Orange mécanique – Stanley Kubrick (1971)

Orange mécanique (1971) : 20/20

Œuvre majeure de Stanley Kubrick, créant un univers parallèle, presque futuriste où règne l’étrange, la violence, tout ça baignant dans la musique classique. Il y a trois parties distinctes dans le film. La première est une présentation de la vie d’Alex accompagnés  de ses sbires. La vie d’avant où la violence, les viols puis le meurtre sont ses occupations. Pendant 45 minutes Kubrick impose un rythme haletant où se succèdent tous les pires méfaits. Les trois premières séquences commencent exactement de la même façon. Gros plan sur Alex dans le bar avec travelling arrière pour voir le décor, gros plan sur le clochard puis travelling arrière pour découvrir Alex et ses compagnons avançant sous le pont, puis gros plan sur le décor de théâtre avant le travelling arrière montrant la bande rivale essayant de violer une femme. Tout cela accompagné de musique classique parfaitement choisi par Kubrick pour orchestrer sa mise en scène. L’allure des drougies d’Alex et la bataille avec la bande rivale fait immédiatement à la première partie de 2001, l’odyssée de l’espace avec les anthropoïdes. D’autres clins d’oeils à 2001 seront visibles avec la plaque d’immatriculation de la voiture commençant par DAV et la pochette de 2001 chez le disquaire. Ces 45 premières minutes sont une leçon de mise en scène, montage rapide synchronisé avec la musique (meurtre de la femme au chat par exemple, la scène accélérée des ébats d’Alex, le trip d’Alex dans sa chambre en écoutant la 9e symphonie de Beethoven, son serpent caressant la femme nue sur son mur), décors parfaitement choisis et inoubliables, travellings impressionnants comme l’arrivée d’Alex chez le disquaire. N’oublions pas cette séquence absolument incroyable d’Alex sur les quais punissant ces hommes avec une image au ralenti et parfaitement stylisée. Lors de l’arrestation d’Alex, nous reprenons notre souffle tellement le rythme et la mise en scène est intense.
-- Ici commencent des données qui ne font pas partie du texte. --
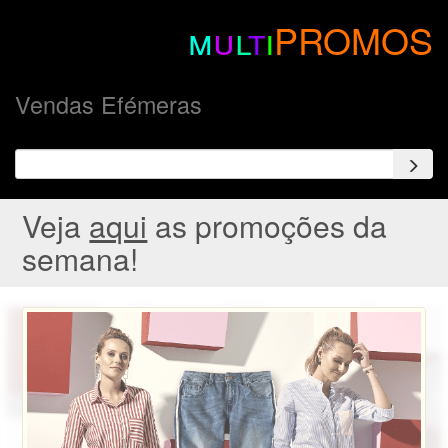
m
u
l
t
i
PROMOS
Vendas Efémeras
Veja
aqui
as promoções da
semana!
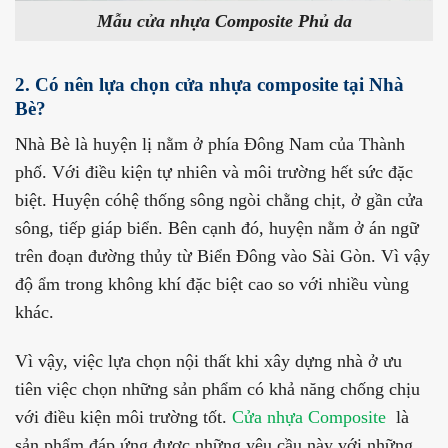
Mẫu cửa nhựa Composite Phủ da
2. Có nên lựa chọn cửa nhựa composite tại Nhà
Bè?
Nhà Bè là huyện lị nằm ở phía Đông Nam của Thành
phố. Với điều kiện tự nhiên và môi trường hết sức đặc
biệt. Huyện cóhệ thống sông ngòi chằng chịt, ở gần cửa
sông, tiếp giáp biển. Bên cạnh đó, huyện nằm ở án ngữ
trên đoạn đường thủy từ Biển Đông vào Sài Gòn. Vì vậy
độ ẩm trong không khí đặc biệt cao so với nhiều vùng
khác.
Vì vậy, việc lựa chọn nội thất khi xây dựng nhà ở ưu
tiên việc chọn những sản phẩm có khả năng chống chịu
với điều kiện môi trường tốt.
Cửa nhựa Composite
là
sản phẩm đáp ứng được những yêu cầu này với những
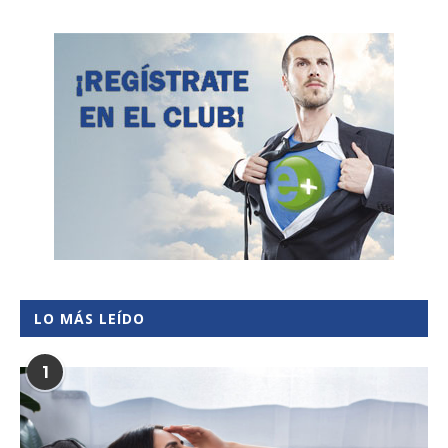
LO MÁS LEÍDO
1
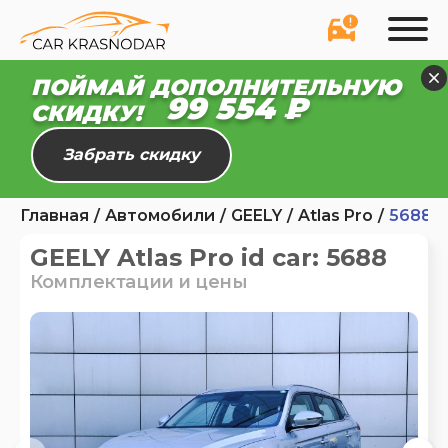
ПОЙМАЙ ДОПОЛНИТЕЛЬНУЮ
99 554 ₽
СКИДКУ!
Забрать скидку
Главная
Автомобили
GEELY
Atlas Pro
5688
GEELY Atlas Pro id car: 5688
Комплектации и цены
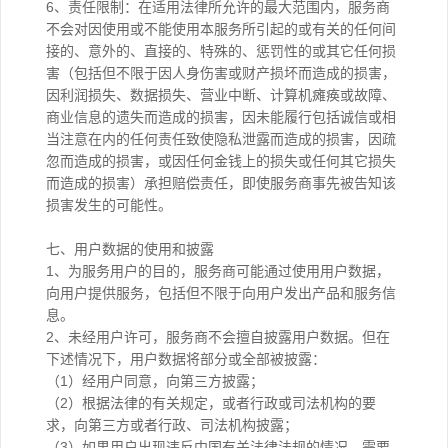
6、责任限制：在适用法律所允许的最大范围内，服务商
不会对因使用或不能使用本服务所引起的或有关的任何间
接的、意外的、直接的、特殊的、惩罚性的或其它任何损
害（包括但不限于因人身伤害或财产损坏而造成的损害，
因利润损失、数据损失、营业中断、计算机瘫痪或故障、
商业信息的遗失而造成的损害，因未能履行包括诚信或相
当注意在内的任何责任致使隐私泄露而造成的损害，因疏
忽而造成的损害，或因任何金钱上的损失或任何其它损失
而造成的损害）承担赔偿责任，即使服务商事先被告知该
损害发生的可能性。
七、用户数据的使用和披露
1、为服务用户的目的，服务商可能通过使用用户数据，
向用户提供服务，包括但不限于向用户发出产品和服务信
息。
2、未经用户许可，服务商不会擅自披露用户数据。但在
下述情况下，用户数据将部分或全部被披露：
（1）经用户同意，向第三方披露；
（2）根据法律的有关规定，或者行政或司法机构的要
求，向第三方或者行政、司法机构披露；
（3）如果用户出现违反中国有关法律法规的情况，需要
La seconde partie, le séjour en prison d’Alex et son traitement chez Ludovico est beaucoup plus calme. Kubrick n’a pas perdu son humour avec le comportement du gardien très procédural qui fait penser un peu au sergent instructeur dans Full Metal Jacket par la suite. Cette partie ne souffre pas de longueur malgré le changement de rythme par rapport à la première partie, toutes les séquences sont importantes et la musique classique choisie par le réalisateur est toujours de circonstance. Le ton ironique et cynique de Kubrick est encore là quand il fait entourer Alex à la présentation de son traitement du ministre de l’Intérieur et du prêtre. Chacun veulent l’utiliser à ses propres fins, le plan de leurs mains prenant de chaque côté une épaule d’Alex est explicite.

La troisième partie, la nouvelle vie d’Alex, est particulièrement intéressante. Après son renvoi du domicile familial, le regard perdu d’Alex en direction d’un pont et de l’eau montre déjà son désir d’en finir avec la vie. Ce qui prouve d’entrée l’échec du traitement Ludovico, Alex ne pouvant lutter contre sa nature profonde. Mais cela ne peut pas être aussi facile pour lui, il faut que toutes ses anciennes victimes se vengent de ce qu’il a fait. La violence de ce monde le rattrape donc. Là encore, ce qui fait la particularité des personnages de Kubrick, c’est que la malgré leur monstruosité, leurs actions révoltantes, on arrive à avoir de la compassion pour eux. Hal dans 2001, Humbert dans Lolita, Alex dans Orange MécaniqueOrange mécanique est un film clé pour Kubrick, un point de référence pour Shining (le plan de la machine à écrire, les plans sur Alex en transe), Full Metal Jacket (le sergent et le traitement de Dim/Baleine), Eyes Wide Shut (la femme dénudée dans cette étrange présentation du traitement Ludovico). C’est un film qui marqua considérablement son époque et comme souvent avec les films de Kubrick, d’actualité.